## Brief
A bare number is the only acceptable answer: how many lines of these entries include "controllati"?

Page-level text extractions
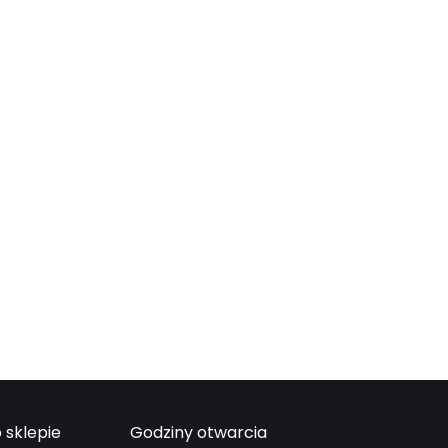
 sklepie
Godziny otwarcia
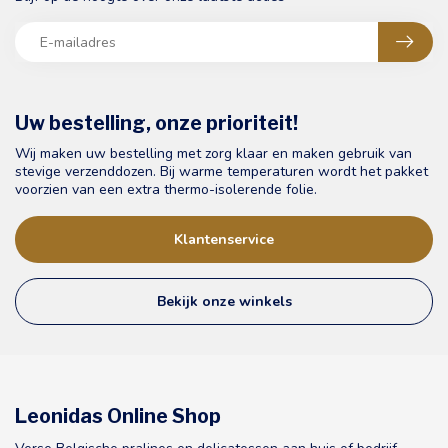
Uw bestelling, onze prioriteit!
Wij maken uw bestelling met zorg klaar en maken gebruik van
stevige verzenddozen. Bij warme temperaturen wordt het pakket
voorzien van een extra thermo-isolerende folie.
Klantenservice
Bekijk onze winkels
Leonidas Online Shop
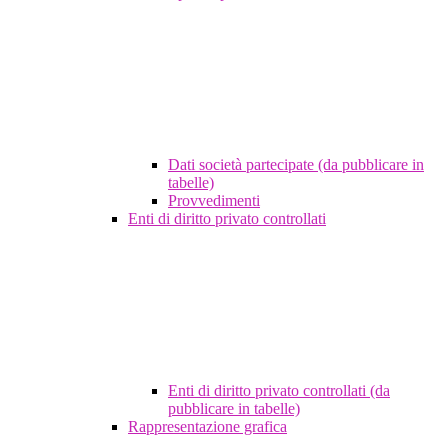
Dati società partecipate (da pubblicare in
tabelle)
Provvedimenti
Enti di diritto privato controllati
Enti di diritto privato controllati (da
pubblicare in tabelle)
Rappresentazione grafica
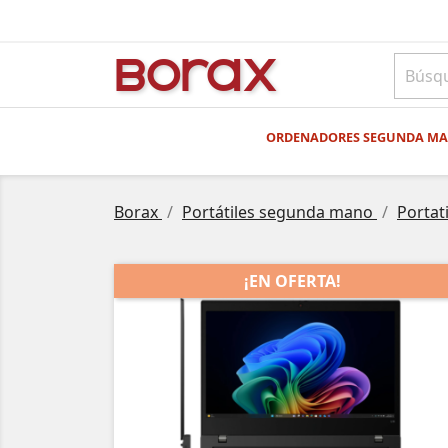
BO
rAx
ORDENADORES SEGUNDA M
Borax
Portátiles segunda mano
Porta
¡EN OFERTA!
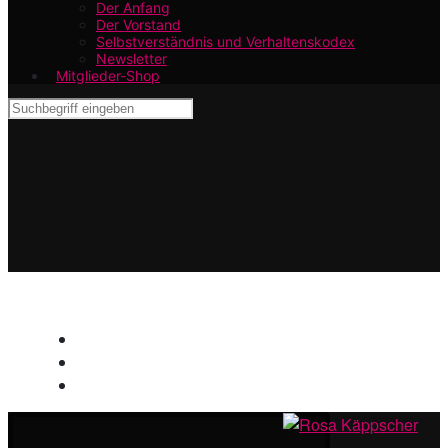
Der Anfang
Der Vorstand
Selbstverständnis und Verhaltenskodex
Newsletter
Mitglieder-Shop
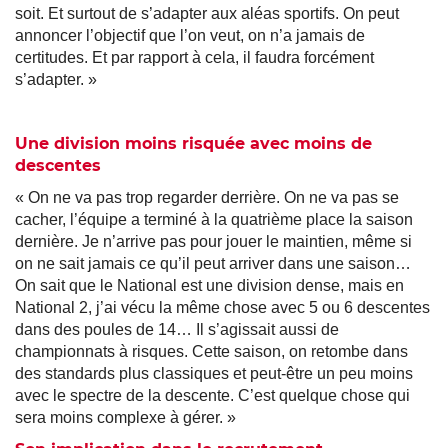
soit. Et surtout de s’adapter aux aléas sportifs. On peut
annoncer l’objectif que l’on veut, on n’a jamais de
certitudes. Et par rapport à cela, il faudra forcément
s’adapter. »
Une division moins risquée avec moins de
descentes
« On ne va pas trop regarder derrière. On ne va pas se
cacher, l’équipe a terminé à la quatrième place la saison
dernière. Je n’arrive pas pour jouer le maintien, même si
on ne sait jamais ce qu’il peut arriver dans une saison…
On sait que le National est une division dense, mais en
National 2, j’ai vécu la même chose avec 5 ou 6 descentes
dans des poules de 14… Il s’agissait aussi de
championnats à risques. Cette saison, on retombe dans
des standards plus classiques et peut-être un peu moins
avec le spectre de la descente. C’est quelque chose qui
sera moins complexe à gérer. »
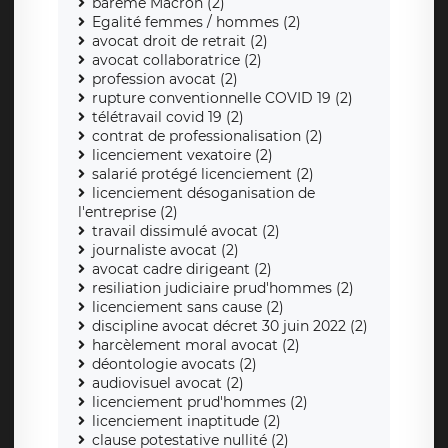
bareme Macron (2)
Egalité femmes / hommes (2)
avocat droit de retrait (2)
avocat collaboratrice (2)
profession avocat (2)
rupture conventionnelle COVID 19 (2)
télétravail covid 19 (2)
contrat de professionalisation (2)
licenciement vexatoire (2)
salarié protégé licenciement (2)
licenciement désoganisation de
l'entreprise (2)
travail dissimulé avocat (2)
journaliste avocat (2)
avocat cadre dirigeant (2)
resiliation judiciaire prud'hommes (2)
licenciement sans cause (2)
discipline avocat décret 30 juin 2022 (2)
harcèlement moral avocat (2)
déontologie avocats (2)
audiovisuel avocat (2)
licenciement prud'hommes (2)
licenciement inaptitude (2)
clause potestative nullité (2)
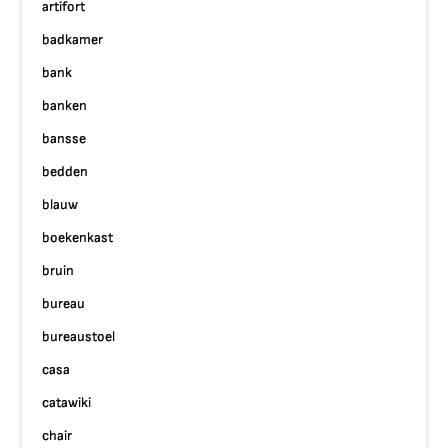
artifort
badkamer
bank
banken
bansse
bedden
blauw
boekenkast
bruin
bureau
bureaustoel
casa
catawiki
chair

## Expected output
2